Natasha Kaiser-Brown (born May 14, 1967) is an American sprinter who specialized in the 400 meter run. As of 2022, she is the head coach of track and field at the University of Missouri in Columbia, Missouri.

Kaiser-Brown was born in Des Moines, Iowa. In high school, she was a nine-time state champion for Des Moines Roosevelt and is the previous record-holder for the 100 meter and sprint medley relay events (both broken in the 2018 track season).

As a member of the Missouri Tigers track and field team from 1985–89, she won five individual conference titles, earned NCAA All-American honors in the 400m dash six times, and named Big 8 Female Athlete of the Year in 1989. In 1989, she also was the 400m dash Indoor National Champion with a collegiate record time of 51.92 seconds, which still stands as the school record.

At the 1991 Pan American Games she finished fourth in the 400 meter run and won a gold medal in 4 x 400 meter relay.
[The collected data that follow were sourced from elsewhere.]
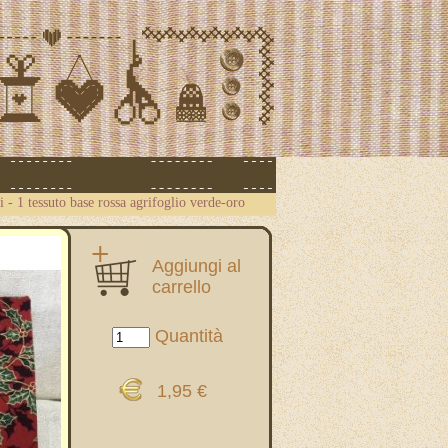
i
-
1 tessuto base rossa agrifoglio verde-oro
Aggiungi al
carrello
Quantità
1,95 €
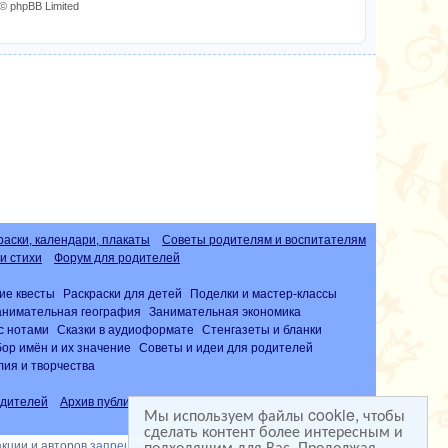
© phpBB Limited
раски, календари, плакаты
Советы родителям и воспитателям
и стихи
Форум для родителей
ие квесты
Раскраски для детей
Поделки и мастер-классы
анимательная география
Занимательная экономика
с нотами
Сказки в аудиоформате
Стенгазеты и бланки
ор имён и их значение
Советы и идеи для родителей
лия и творчества
дителей
Архив публикаций
Часто задаваемые вопросы (FAQ)
Мы используем файлы cookie, чтобы
сделать контент более интересным и
подходящим для Вас. Продолжая
акции и авторов
запрещена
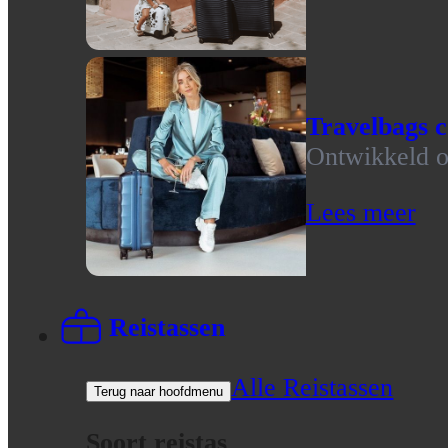
Travelbags c
Ontwikkeld op
Lees meer
Reistassen
Alle Reistassen
Terug naar hoofdmenu
Soort reistas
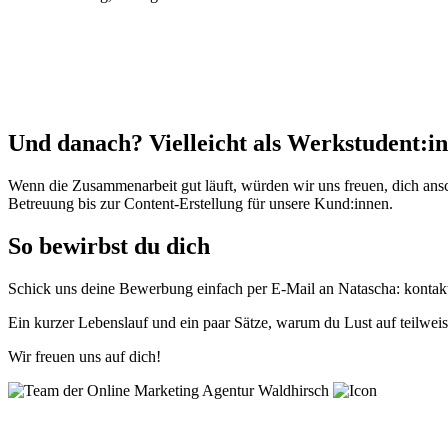
Und danach? Vielleicht als Werkstudent:in
Wenn die Zusammenarbeit gut läuft, würden wir uns freuen, dich ans
Betreuung bis zur Content-Erstellung für unsere Kund:innen.
So bewirbst du dich
Schick uns deine Bewerbung einfach per E-Mail an Natascha: konta
Ein kurzer Lebenslauf und ein paar Sätze, warum du Lust auf teilweise
Wir freuen uns auf dich!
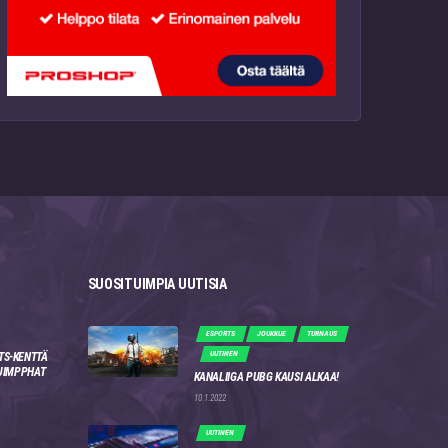
SUOSITUIMPIA UUTISIA
ESPORTS
JOUKKUE
TURNAUS
UUTINEN
TS-KENTTÄ
 JIMPPHAT
KANALIIGA PUBG KAUSI ALKAA!
10.1.2022
UUTINEN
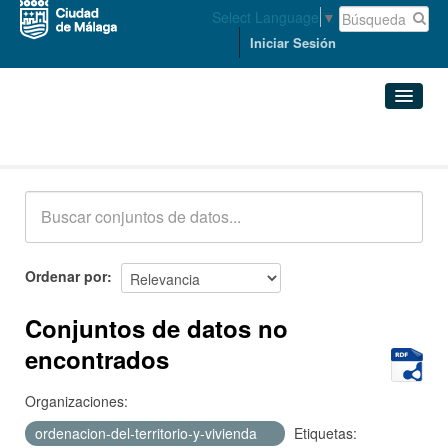
Select Language
▼
Iniciar Sesión
Conjuntos de datos
Conjuntos de datos
Organizaciones
Grupos
Ordenar por
Acerca de
Conjuntos de datos no
encontrados
Organizaciones:
ordenacion-del-territorio-y-vivienda
Etiquetas:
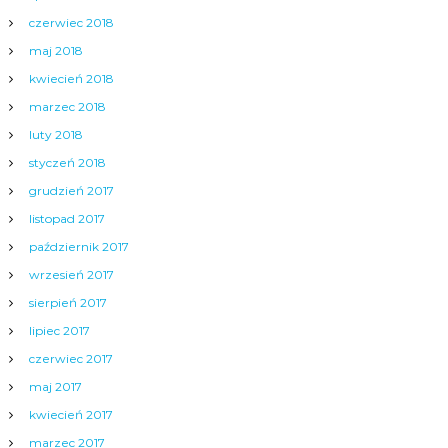
czerwiec 2018
maj 2018
kwiecień 2018
marzec 2018
luty 2018
styczeń 2018
grudzień 2017
listopad 2017
październik 2017
wrzesień 2017
sierpień 2017
lipiec 2017
czerwiec 2017
maj 2017
kwiecień 2017
marzec 2017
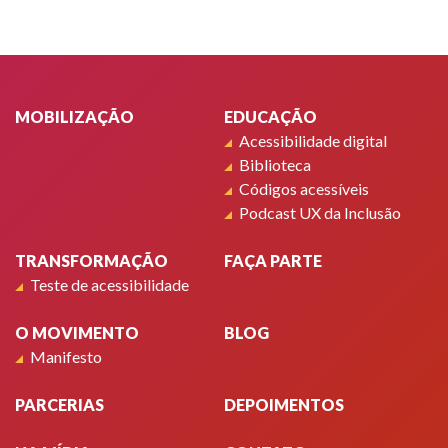
Rodapé
MOBILIZAÇÃO
EDUCAÇÃO
Acessibilidade digital
Biblioteca
Códigos acessíveis
Podcast UX da Inclusão
TRANSFORMAÇÃO
FAÇA PARTE
Teste de acessibilidade
O MOVIMENTO
BLOG
Manifesto
PARCERIAS
DEPOIMENTOS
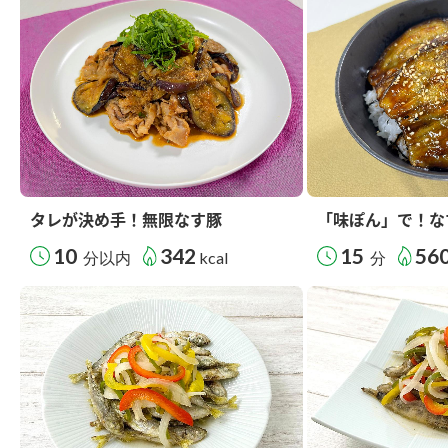
タレが決め手！無限なす豚
「味ぽん」で！な
10
342
15
56
分以内
kcal
分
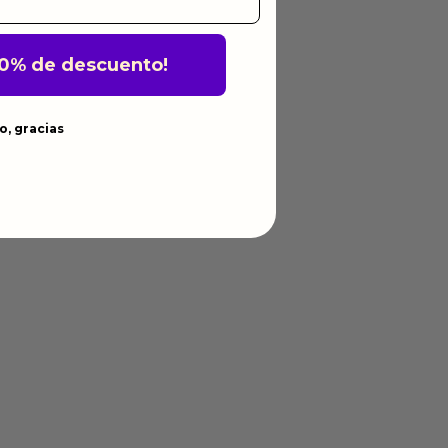
10% de descuento!
o, gracias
She won a silver medal in the relay at the 1992 Summer Olympics with her teammates Gwen Torrence, Jearl Miles and Rochelle Stevens. In 1993 she won a relay silver medal at the 1993 World Indoor Championships as well as two medals at the 1993 World Championships.  She won the 400 meter event at the 1994 Nationals and was a member of the 1996 USA Olympic team in Atlanta.

Her personal best time is 50.17 seconds, achieved in 1993.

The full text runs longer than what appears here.